The cryptocurrency market, continuing its movement within a narrow range, was preparing to end the past week under the shadow of economic uncertainties and geopolitical tensions that dominated the headlines. With developments regarding trade policies, geopolitical tensions, and question marks surrounding the growth outlook, crypto assets, already experiencing a fragile pricing process, saw panic selling triggered by Israel's strikes on strategic targets in various Iranian cities with US support over the weekend. The rapid liquidations caused Bitcoin to fall to the $63,000 level, and the total market capitalization of the cryptocurrency market to drop to $2.19 trillion. Let's look at what happened from the beginning of last week until these breaking developments. The US Supreme Court's decision regarding tariff authority, followed by Trump's increase in tariffs to 15%, paved the way for sharp movements in risky assets. The wave of selling that began in the early hours of the week led to intense liquidations in the futures market. The speed at which leveraged positions were liquidated, in particular, demonstrated how quickly liquidity can evaporate during times of stress and how fragile market depth can be than anticipated.
Mid-week saw a limited recovery in global risk appetite. Rising US technology stocks and Nvidia's better-than-expected financial results fueled optimism regarding AI investments. Bitcoin, which started the week at $67,600, retreated to the $62,800 range but tested the $70,000 level due to positive news. However, this movement indicated a search for equilibrium after overselling, rather than a strong trend reversal. Ethereum and altcoins experienced similar fluctuations and ultimately lost value. This pullback can be seen as a reflection of the classic risk-aversion reflex seen in high-beta assets, rather than a structural breakdown. Towards the end of the week, a cautious outlook prevailed in the market again. But as long-standing tensions in the Middle East escalated into a conflict spreading across the region, Bitcoin experienced a sudden drop of $2,500 in an hour, resulting in liquidations of nearly $450 million, as I mentioned at the beginning of this article. Unlike previous years, when Bitcoin experienced much faster value losses, particularly during the war between Russia and Ukraine, this time the same scenario did not occur. Following the initial panic selling, cryptocurrency investors calmly observed the situation and took positions. Cryptocurrencies are undergoing a serious test of resilience in the face of developments in the Middle East.

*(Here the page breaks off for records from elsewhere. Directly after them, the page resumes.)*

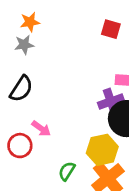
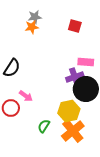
orange star: (30, 22) -> (32, 27), moved
gray star: (24, 45) -> (35, 17), moved

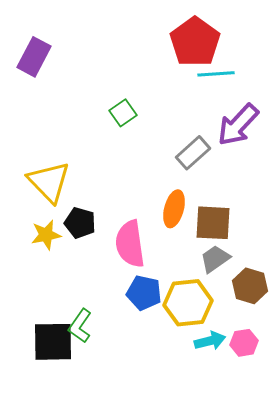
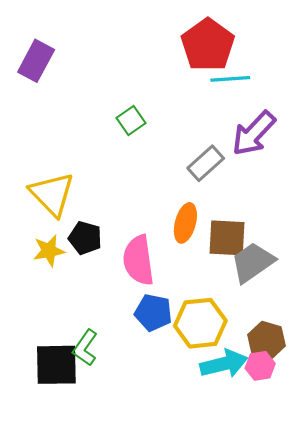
gray trapezoid: (215, 259) -> (253, 262), moved, size x1.4
brown hexagon: (250, 286) -> (266, 340), moved
cyan arrow: (210, 341) -> (224, 364), size x1.4

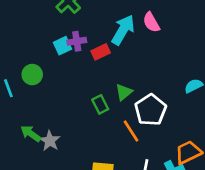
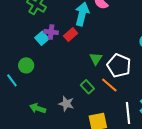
purple cross: (77, 41) -> (51, 32), turned 32
green rectangle: (100, 104) -> (87, 87), moved
gray star: (50, 141) -> (66, 104), moved

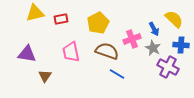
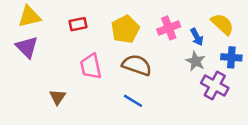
yellow triangle: (35, 13) -> (29, 16), moved
pink cross: (132, 39) -> (169, 28), moved
purple triangle: (27, 54) -> (27, 47), moved, turned 36
blue line: (117, 74) -> (133, 101), moved

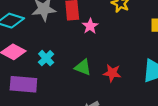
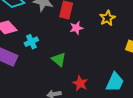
red star: (112, 73) -> (80, 83), moved

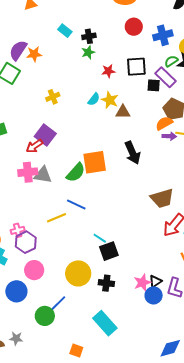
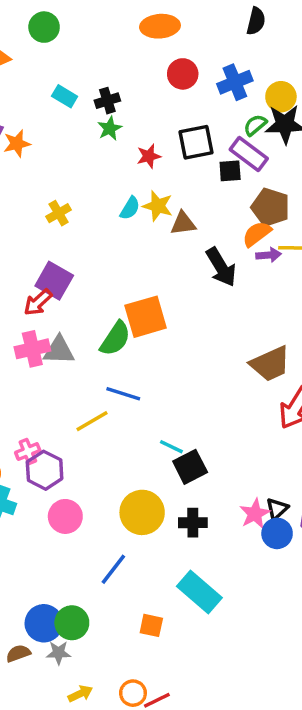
black arrow: (133, 153) -> (221, 267), moved
blue circle: (16, 291) -> (44, 623), moved
green circle: (45, 316) -> (72, 623), moved
gray star: (16, 338) -> (59, 653), moved
orange square: (76, 351) -> (151, 625), moved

Despite price volatility, a remarkable picture emerged on the institutional side. Bitcoin spot ETFs saw outflows of $204 million on the first day of the week, followed by net inflows of $258 million, $507 million, and $254 million over the next three trading days. Ethereum ETFs, after an initial outflow of $49 million, saw inflows of $9 million, $157 million, and $7 million. These figures show that institutional capital has not abandoned the market, but rather is readjusting its positions during periods of volatility. The strong inflows following large outflows point not to a structural loss of confidence, but to disciplined risk management.
Changes in global reserves are also noteworthy. China's reduction of its position in US Treasury bonds and its increase in gold reserves, along with the rise in central bank demand for gold, reveals that alternative assets may also come under pressure in the short term during periods of weak risk appetite. Gold and silver prices, which climbed back to three-week highs after the end of the Asian New Year holiday, will now see developments in the Middle East as the biggest factor determining market direction.
While it was expected that the main headlines determining market direction at the start of the new month would be US inflation and employment data, the crisis in the Middle East shifted the agenda. A potential upward trend in inflation due to this crisis could put pressure on risky assets. The market may experience volatile movements during this period. It is crucial for investors to remain calm, carefully analyze developments, diversify risk, and stay informed to navigate this period without losses.